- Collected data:
☆ ☆ ☆ ☆ ☆ ☆ ☆

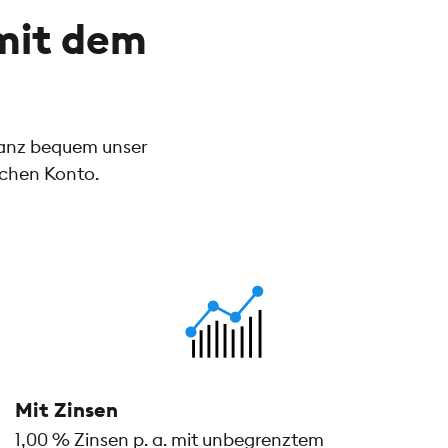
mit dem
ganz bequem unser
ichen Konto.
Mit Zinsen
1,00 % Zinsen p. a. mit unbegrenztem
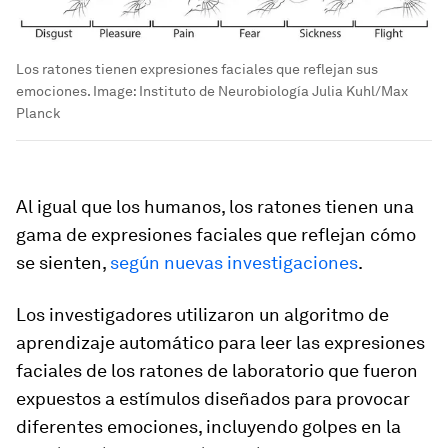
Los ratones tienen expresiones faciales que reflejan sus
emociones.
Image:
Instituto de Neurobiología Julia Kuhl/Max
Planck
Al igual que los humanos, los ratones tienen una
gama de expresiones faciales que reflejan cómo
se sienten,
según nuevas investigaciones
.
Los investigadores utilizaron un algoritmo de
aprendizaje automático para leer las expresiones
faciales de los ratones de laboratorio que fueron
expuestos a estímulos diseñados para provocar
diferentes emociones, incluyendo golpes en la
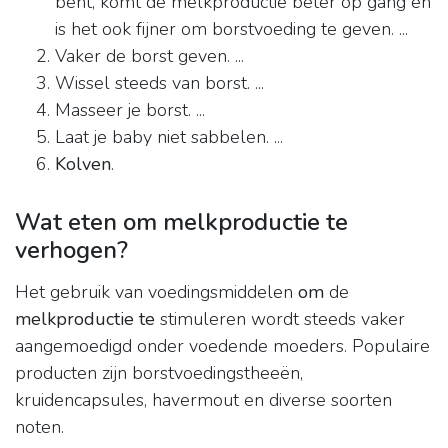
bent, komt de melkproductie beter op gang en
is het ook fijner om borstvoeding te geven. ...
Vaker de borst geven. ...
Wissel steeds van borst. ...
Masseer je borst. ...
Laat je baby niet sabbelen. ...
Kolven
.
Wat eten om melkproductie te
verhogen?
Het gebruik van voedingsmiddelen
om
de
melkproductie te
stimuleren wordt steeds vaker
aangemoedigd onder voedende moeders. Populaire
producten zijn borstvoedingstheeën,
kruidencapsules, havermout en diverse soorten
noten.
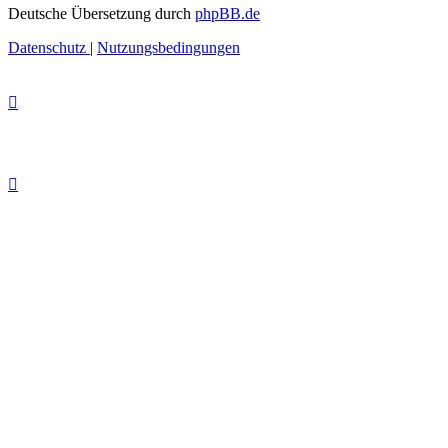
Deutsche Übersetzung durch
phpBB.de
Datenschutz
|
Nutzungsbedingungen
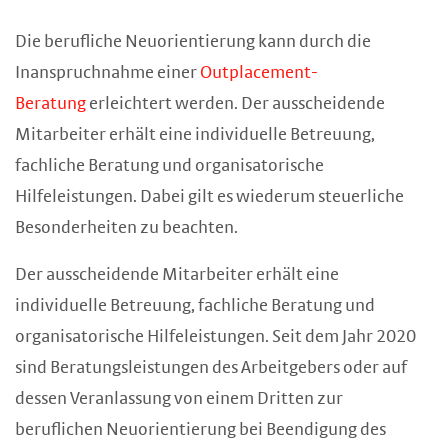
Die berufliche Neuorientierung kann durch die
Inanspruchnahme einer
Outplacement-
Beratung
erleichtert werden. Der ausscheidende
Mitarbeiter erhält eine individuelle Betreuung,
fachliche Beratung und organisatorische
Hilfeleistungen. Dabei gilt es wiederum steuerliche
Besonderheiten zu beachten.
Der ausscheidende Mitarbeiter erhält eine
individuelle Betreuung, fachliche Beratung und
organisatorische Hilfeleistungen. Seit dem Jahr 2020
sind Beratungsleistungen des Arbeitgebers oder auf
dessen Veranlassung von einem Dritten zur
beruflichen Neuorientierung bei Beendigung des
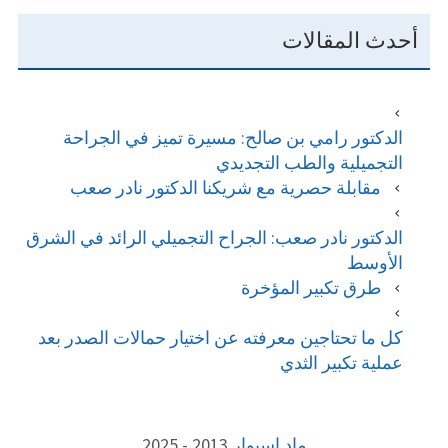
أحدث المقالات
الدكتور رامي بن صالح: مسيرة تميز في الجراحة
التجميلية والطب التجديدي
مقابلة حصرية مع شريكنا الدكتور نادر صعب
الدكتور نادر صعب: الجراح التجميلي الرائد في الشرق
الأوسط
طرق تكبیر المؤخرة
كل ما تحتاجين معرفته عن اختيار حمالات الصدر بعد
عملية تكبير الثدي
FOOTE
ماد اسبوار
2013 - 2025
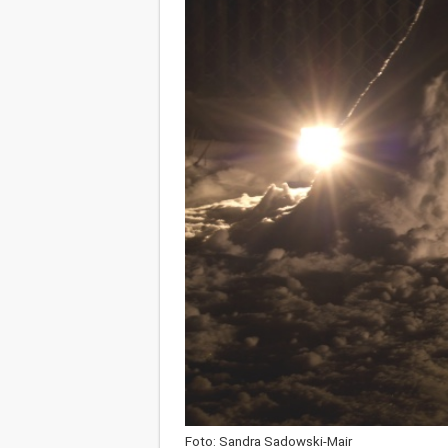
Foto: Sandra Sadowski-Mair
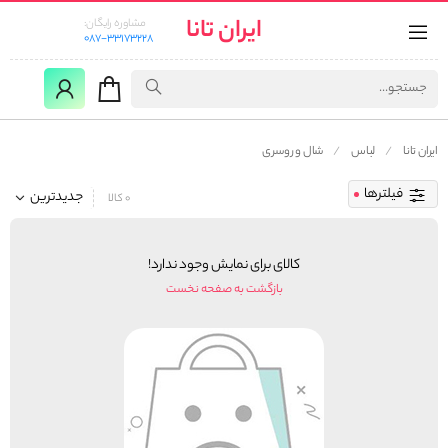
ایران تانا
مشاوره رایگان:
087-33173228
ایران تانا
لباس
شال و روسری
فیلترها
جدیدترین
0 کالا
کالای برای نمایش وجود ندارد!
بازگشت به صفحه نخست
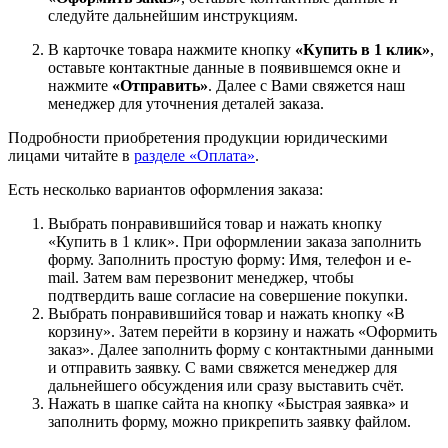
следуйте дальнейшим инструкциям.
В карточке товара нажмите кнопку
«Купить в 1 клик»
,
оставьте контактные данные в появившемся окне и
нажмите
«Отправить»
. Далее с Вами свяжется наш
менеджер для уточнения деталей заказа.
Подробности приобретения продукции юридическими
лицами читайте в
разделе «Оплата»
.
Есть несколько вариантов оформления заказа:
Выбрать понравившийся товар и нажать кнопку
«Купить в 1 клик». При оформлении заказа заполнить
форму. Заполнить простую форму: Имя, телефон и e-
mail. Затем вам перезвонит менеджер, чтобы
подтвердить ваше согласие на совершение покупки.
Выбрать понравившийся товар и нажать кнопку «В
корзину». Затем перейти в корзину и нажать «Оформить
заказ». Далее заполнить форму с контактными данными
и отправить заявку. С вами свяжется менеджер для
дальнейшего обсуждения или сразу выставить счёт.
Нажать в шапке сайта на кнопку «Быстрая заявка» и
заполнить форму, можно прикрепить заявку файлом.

☆ ☆ ☆ ☆ ☆ ☆ ☆

Write out all of the records above. Keep them exact and leave out the pictures.

- Answer for this exercise:
mit dem
ganz bequem unser
ichen Konto.
Mit Zinsen
1,00 % Zinsen p. a. mit unbegrenztem
Los ratones tienen expresiones faciales que reflejan sus
emociones.
Image:
Instituto de Neurobiología Julia Kuhl/Max
Planck
Al igual que los humanos, los ratones tienen una
gama de expresiones faciales que reflejan cómo
se sienten,
según nuevas investigaciones
.
Los investigadores utilizaron un algoritmo de
aprendizaje automático para leer las expresiones
faciales de los ratones de laboratorio que fueron
expuestos a estímulos diseñados para provocar
diferentes emociones, incluyendo golpes en la
bent, komt de melkproductie beter op gang en
is het ook fijner om borstvoeding te geven. ...
Vaker de borst geven. ...
Wissel steeds van borst. ...
Masseer je borst. ...
Laat je baby niet sabbelen. ...
Kolven
.
Wat eten om melkproductie te
verhogen?
Het gebruik van voedingsmiddelen
om
de
melkproductie te
stimuleren wordt steeds vaker
aangemoedigd onder voedende moeders. Populaire
producten zijn borstvoedingstheeën,
kruidencapsules, havermout en diverse soorten
noten.
Deutsche Übersetzung durch
phpBB.de
Datenschutz
|
Nutzungsbedingungen
Die berufliche Neuorientierung kann durch die
Inanspruchnahme einer
Outplacement-
Beratung
erleichtert werden. Der ausscheidende
Mitarbeiter erhält eine individuelle Betreuung,
fachliche Beratung und organisatorische
Hilfeleistungen. Dabei gilt es wiederum steuerliche
Besonderheiten zu beachten.
Der ausscheidende Mitarbeiter erhält eine
individuelle Betreuung, fachliche Beratung und
organisatorische Hilfeleistungen. Seit dem Jahr 2020
sind Beratungsleistungen des Arbeitgebers oder auf
dessen Veranlassung von einem Dritten zur
beruflichen Neuorientierung bei Beendigung des
أحدث المقالات
الدكتور رامي بن صالح: مسيرة تميز في الجراحة
التجميلية والطب التجديدي
مقابلة حصرية مع شريكنا الدكتور نادر صعب
الدكتور نادر صعب: الجراح التجميلي الرائد في الشرق
الأوسط
طرق تكبیر المؤخرة
كل ما تحتاجين معرفته عن اختيار حمالات الصدر بعد
عملية تكبير الثدي
FOOTE
ماد اسبوار
2013 - 2025
Foto: Sandra Sadowski-Mair
ایران تانا
مشاوره رایگان:
087-33173228
ایران تانا
لباس
شال و روسری
فیلترها
جدیدترین
0 کالا
کالای برای نمایش وجود ندارد!
بازگشت به صفحه نخست
следуйте дальнейшим инструкциям.
В карточке товара нажмите кнопку
«Купить в 1 клик»
,
оставьте контактные данные в появившемся окне и
нажмите
«Отправить»
. Далее с Вами свяжется наш
менеджер для уточнения деталей заказа.
Подробности приобретения продукции юридическими
лицами читайте в
разделе «Оплата»
.
Есть несколько вариантов оформления заказа:
Выбрать понравившийся товар и нажать кнопку
«Купить в 1 клик». При оформлении заказа заполнить
форму. Заполнить простую форму: Имя, телефон и e-
mail. Затем вам перезвонит менеджер, чтобы
подтвердить ваше согласие на совершение покупки.
Выбрать понравившийся товар и нажать кнопку «В
корзину». Затем перейти в корзину и нажать «Оформить
заказ». Далее заполнить форму с контактными данными
и отправить заявку. С вами свяжется менеджер для
дальнейшего обсуждения или сразу выставить счёт.
Нажать в шапке сайта на кнопку «Быстрая заявка» и
заполнить форму, можно прикрепить заявку файлом.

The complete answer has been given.